My Southern born and raised mother always assured me that I would regret it if I were to act on my long desire to get a tattoo. She would spouted soliloquies along the lines of "people change" and "you'll never like that same things throughout your entire life." She thought I was fickle and perhaps I was. My teenage years remained ink-free. Today I have 6. One took hours, others only minutes - but they are full of meaning no matter their size.

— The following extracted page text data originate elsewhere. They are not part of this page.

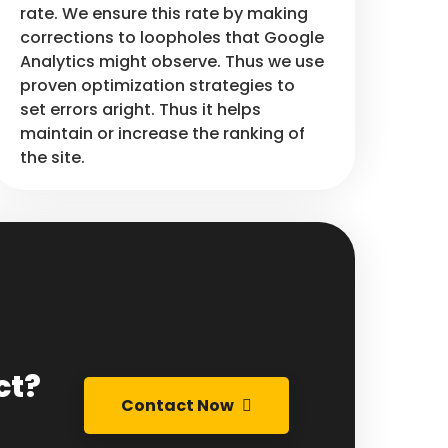
rate. We ensure this rate by making
corrections to loopholes that Google
Analytics might observe. Thus we use
proven optimization strategies to
set errors aright. Thus it helps
maintain or increase the ranking of
the site.
ct?
Contact Now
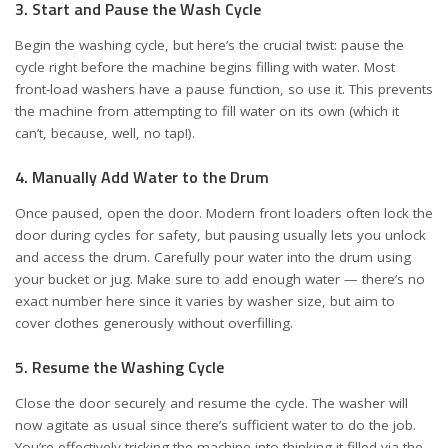
3. Start and Pause the Wash Cycle
Begin the washing cycle, but here’s the crucial twist: pause the
cycle right before the machine begins filling with water. Most
front-load washers have a pause function, so use it. This prevents
the machine from attempting to fill water on its own (which it
can’t, because, well, no tap!).
4. Manually Add Water to the Drum
Once paused, open the door. Modern front loaders often lock the
door during cycles for safety, but pausing usually lets you unlock
and access the drum. Carefully pour water into the drum using
your bucket or jug. Make sure to add enough water — there’s no
exact number here since it varies by washer size, but aim to
cover clothes generously without overfilling.
5. Resume the Washing Cycle
Close the door securely and resume the cycle. The washer will
now agitate as usual since there’s sufficient water to do the job.
You’re effectively tricking the machine into thinking it filled via the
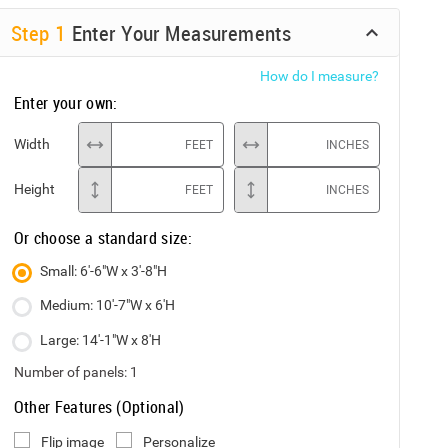
Step
1
Enter Your Measurements
How do I measure?
Enter your own:
Width
FEET
INCHES
Height
FEET
INCHES
Or choose a standard size:
Small: 6'-6"W x 3'-8"H
Medium: 10'-7"W x 6'H
Large: 14'-1"W x 8'H
Number of panels:
1
Other Features (Optional)
Flip image
Personalize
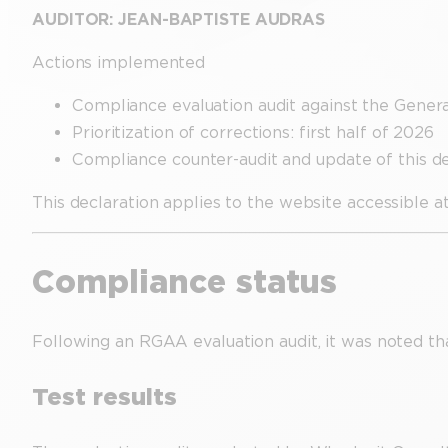
AUDITOR: JEAN-BAPTISTE AUDRAS
Actions implemented
Compliance evaluation audit against the Gen
Prioritization of corrections: first half of 2026
Compliance counter-audit and update of this dec
This declaration applies to the website accessible a
Compliance status
Following an RGAA evaluation audit, it was noted tha
Test results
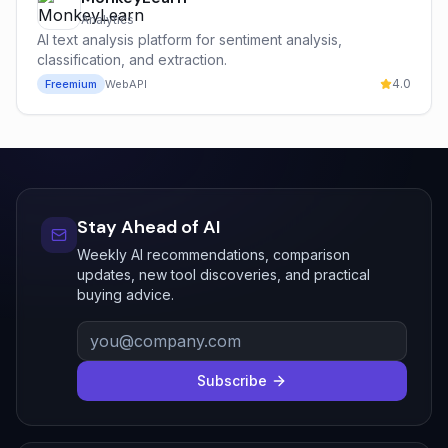
Analytics
AI text analysis platform for sentiment analysis,
classification, and extraction.
4.0
Freemium
Web
API
Stay Ahead of AI
Weekly AI recommendations, comparison
updates, new tool discoveries, and practical
buying advice.
Subscribe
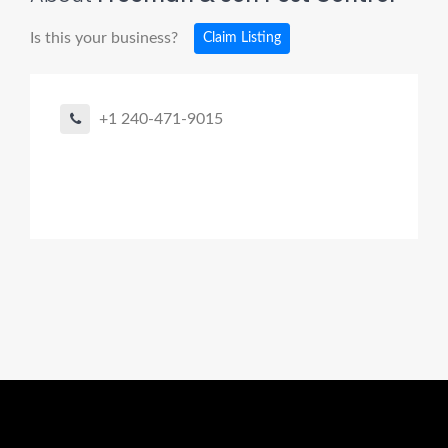
Is this your business?
Claim Listing
+1 240-471-9015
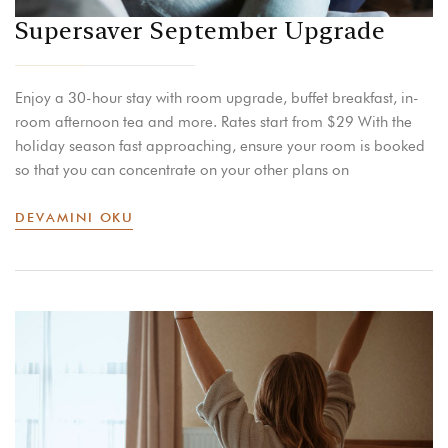
Supersaver September Upgrade
Enjoy a 30-hour stay with room upgrade, buffet breakfast, in-
room afternoon tea and more. Rates start from $29 With the
holiday season fast approaching, ensure your room is booked
so that you can concentrate on your other plans on
DEVAMINI OKU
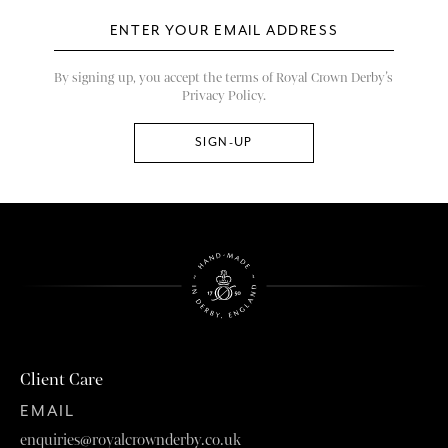
By signing up, you accept the terms of Royal Crown Derby’s
Privacy Policy.
Client Care
EMAIL
enquiries@royalcrownderby.co.uk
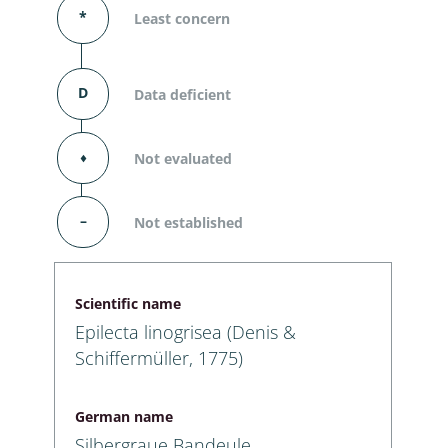
*
Least concern
D
Data deficient
⬧
Not evaluated
–
Not established
Scientific name
Epilecta linogrisea (Denis &
Schiffermüller, 1775)
German name
Silbergraue Bandeule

Maybe the South hasn't quite caught up with the rest of the world because my permanent art is often brought up at family gatherings. I would be asked "why I would do such a thing to my body?" The first job I took after moving to Chattanooga required me cover all my tattoos as if they had some weight on the validity of the company. I've even heard grand statements like: "you're being destructive." Never once have I viewed tattoos as destructive. Perhaps it was my time in India studying Buddhism or maybe it was my years modeling that counseled me to accept that this body is not permanent. So how can I be destructive to an entity that is already fading? Zen Buddhist Dogen Zenji said "Your body is like a dew-drop on the morning grass, your life is as brief as a flash of lightning. Momentary and vain, it is lost in a moment." My tattoos are somewhat a practice of such meditation. They are mechanisms in my life for defining my character and solidifying my identity. They mark of happenings. They have been my comfort during loss and pain. They've empowered me when I've been broken and acted as a marker for a personal shift in perspective. They have meaning that can't be explained or understood until one has experienced such for themselves.
When I comes down to answering the absurd question of "why?" I find that everyone has a different reason. Rebellion, art, or to capture a moment in time. Conclusively, the "why" doesn't matter because those asking don't want to understand tattoos to begin with. For the rest of us, they are our sanctuary, our comfort, or confidence and they ultimately just become us.